§ **TRY IT**:
Below are records to be repeated exactly. Leave their pictures behind.

§ **DATA TO PROCESS**:
-- Opening Marker --

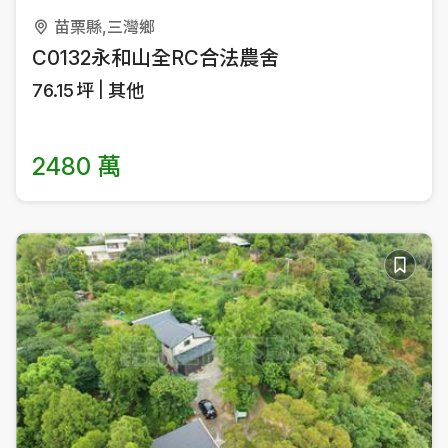
苗栗縣,三灣鄉
C0132永和山全RC合法農舍
76.15
坪
其他
2480 萬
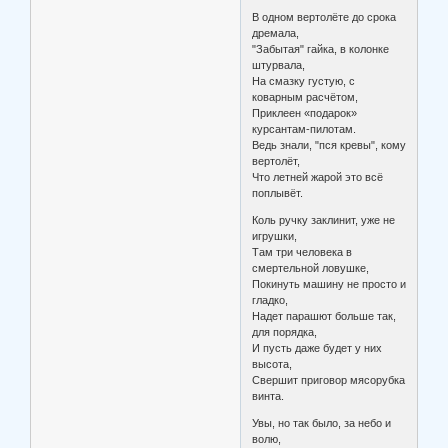
В одном вертолёте до срока
дремала,
"Забытая" гайка, в колонке
штурвала,
На смазку густую, с
коварным расчётом,
Приклеен «подарок»
курсантам-пилотам.
Ведь знали, "пся кревы", кому
вертолёт,
Что летней жарой это всё
поплывёт.
Коль ручку заклинит, уже не
игрушки,
Там три человека в
смертельной ловушке,
Покинуть машину не просто и
гладко,
Надет парашют больше так,
для порядка,
И пусть даже будет у них
высота,
Свершит приговор мясорубка
винта.
Увы, но так было, за небо и
волю,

-- Closing Marker --

§ **REPLY**:
苗栗縣,三灣鄉
C0132永和山全RC合法農舍
76.15
坪
其他
2480 萬
В одном вертолёте до срока
дремала,
"Забытая" гайка, в колонке
штурвала,
На смазку густую, с
коварным расчётом,
Приклеен «подарок»
курсантам-пилотам.
Ведь знали, "пся кревы", кому
вертолёт,
Что летней жарой это всё
поплывёт.
Коль ручку заклинит, уже не
игрушки,
Там три человека в
смертельной ловушке,
Покинуть машину не просто и
гладко,
Надет парашют больше так,
для порядка,
И пусть даже будет у них
высота,
Свершит приговор мясорубка
винта.
Увы, но так было, за небо и
волю,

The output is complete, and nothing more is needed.